WASHINGTON — For the past year, we've been relentlessly reminded that Republicans didn't especially love their front-running presidential candidate.
Mitt Romney wasn't conservative enough, they said. He flip-flopped. He couldn't connect with everyday Americans. He was too squeaky clean. He's a “conehead,” according to one commentator.
After months of such pitiless refrains, these tropes morphed into the conventional wisdom: Romney couldn't beat Barack Obama. It was hard to imagine what it must have been like to be Romney, scorned and maligned by his own tribe. Nevertheless, he persisted as though he were skipping down a rose-strewn path rather than hacking his way through the bramble bush.

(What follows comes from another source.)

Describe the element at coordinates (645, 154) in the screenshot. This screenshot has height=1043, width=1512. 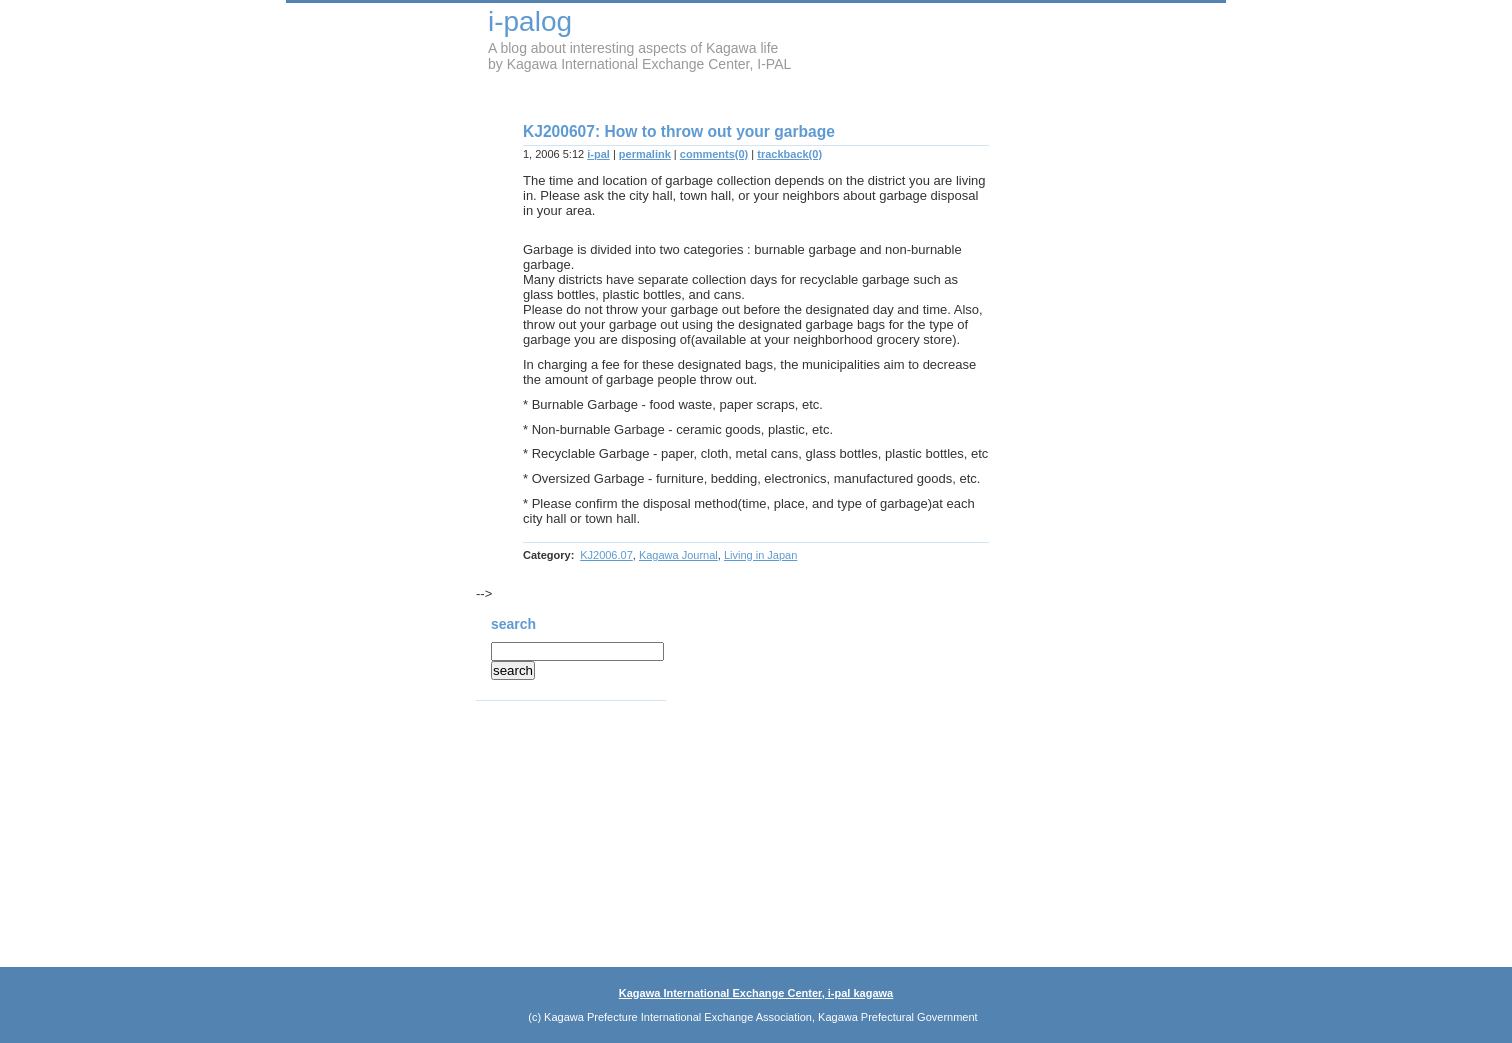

Even now, with his nomination virtually assured, Republicans are said to be falling in line behind the former Massachusetts governor because, well, what choice do they have, really? He may not be the best, goes the shrug, but he's the best they've got.
Now it appears Obama is getting a taste of Romney's stew. Democrats seem to be inching away from their man, undermining and diminishing the president with a thousand tiny cuts. Not even his strongest, alleged ally, Bill Clinton, can stay on message. Of course, Clinton has never really been Obama's friend, despite his assertions to the contrary.
Does Clinton think Obama has been a good president? Of course not. He thinks he was a good president and that his wife would have been better than Obama. In 2008, when Clinton infamously dismissed Obama's imminent primary victory in South Carolina by noting that even Jesse Jackson had won there, he was showing his true colors. Translation: Obama won because he was black, not because he was the best candidate.
Clinton's intended point that blacks vaulted Obama over the bar wasn't false. Blacks constituted more than half of all South Carolina primary voters and 78 percent of them voted for Obama. Even so, the observation could have been left unsaid.